The Zimbabwean economy has been rocked by serious instability, which has become pronounced in the past 2 years. This is something that is in stark contrast to the time proceeding from around 2009 where there was a general state of economic stability. The current state of our economy is a culmination of many factors over time. It is common knowledge that a country without its own local currency can’t realize its utmost economic potential. That’s why for a while now there has been a widespread debate on whether or not, or rather when we should return our own Zimbabwean dollar. The short of it is that you don’t just return a local currency without addressing some fundamental precursors.
2007/2008
This time stamp conjures up so many dreadful memories for most Zimbabweans. The country was riddled with a long list of challenges, one of which was hyperinflation. Every conceivable basis for the ultimate demise of our local currency was now in motion. The resultant remedy was to completely abandon the Zimbabwean dollar altogether.
2009 And Beyond
This year brought onto the scene something akin to a miracle as things somewhat shifted for the better in a short space of time. This was all thanks to the introduction of the multi-currency regime. There was a general restoration of goods availability and buying power as consumers could now transact using multiple currencies with the USD being the dominant one and the unit of account. This effectively ended hyperinflation and life sort of got back to normal again.
2019
Here we are today, the multicurrency regime is still in place, yet hyperinflation looms once again. The multicurrency system was seriously compromised as certain pertinent conditions were violated. Right now we have a scenario where there are widespread forex shortages. This ideally increases the demand for it thus spiking the cost of acquiring it. We have a nation that has a serious imbalance between exports and imports (imports far outweighing exports). Then, of course, there is the bond which recently morphed into RTGS$ – which has been the instrumental factor in pushing price increases.
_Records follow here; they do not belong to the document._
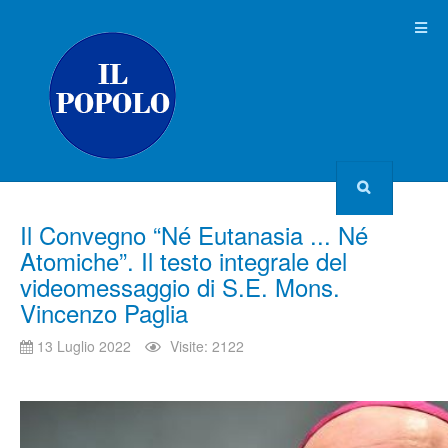
Il Convegno “Né Eutanasia ... Né
Atomiche”. Il testo integrale del
videomessaggio di S.E. Mons.
Vincenzo Paglia
13 Luglio 2022
Visite: 2122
So essentially we have goods and service providers incurring huge costs and hassles to acquire forex. The RTGS$ is being rated against the USD or the Rand, with the RTGS$ continuously weakening. Thus, prices are going up due to the increased costs businesses now incur to continue operating sustainably.
Zimbabwean Dollar To Return By April 2020
In April the Finance Minister indicated that the local currency would be returning within a year. In principle, it’s necessary to bring it back because the multicurrency system no longer manages to curtail hyperinflation. However, the real crux of the matter is, are the conditions necessary for its return in place? There are things that must be addressed prior to its return otherwise we would just be setting ourselves up for a reincarnation of the 2008 era.
What’s The IMF Saying About All This?
The IMF Rep for Zimbabwe concurs with the notion that this nation does need its own currency – this is a broadly shared view. He also maintains that the reintroduction of the Zimbabwean dollar is a decision that remains the sole preserve of Zimbabwe. There are two issues of importance that he raised as precursors for effectively reintroducing the local currency:
Independence Of The RBZ
There is a need for the RBZ to have a marked level of independence and enhancement of its governance and control mechanisms. This has a huge impact on establishing confidence that’ll be much needed for the return of our local currency. As it stands the RBZ isn’t autonomous as evidenced by politically-induced appointments of top management. This is also seen in its apparent inclination to channel huge unjustified amounts of money (particularly forex) to the government. Thus, the central bank’s operating framework for the drafting of sound monetary policies is flawed owing to its lack of autonomy and independence.
Checked Government Expenditure
This obviously has been an outcry across the general populace since so much government misconduct with regards to expenditure has been prevalent. By the end of August last year, almost US$8 billion has been extended to the government through Treasury Bills. The most disturbing aspect of these TBs is that they were issued through private processes as opposed to public auctions. These private processes negate the fundamental aspects of sound pricing which are ensured when it comes to public auctions. By the same August last year, the government had a central bank overdraft of over US$2 billion dollars. All this indicates serious indiscipline when it comes to government expenditure.
Around the time this nation attained independence we had our own currency which was quite firm. I’ve alluded to some of the factors that led to its gradual demise over the years. In short, it was the total disregard of certain precursors that are central to a sustainable and firm local currency. As we gravitate towards the possible return of our local currency it’s only right that those precursors, some of which the IMF has highlighted, be adhered to first.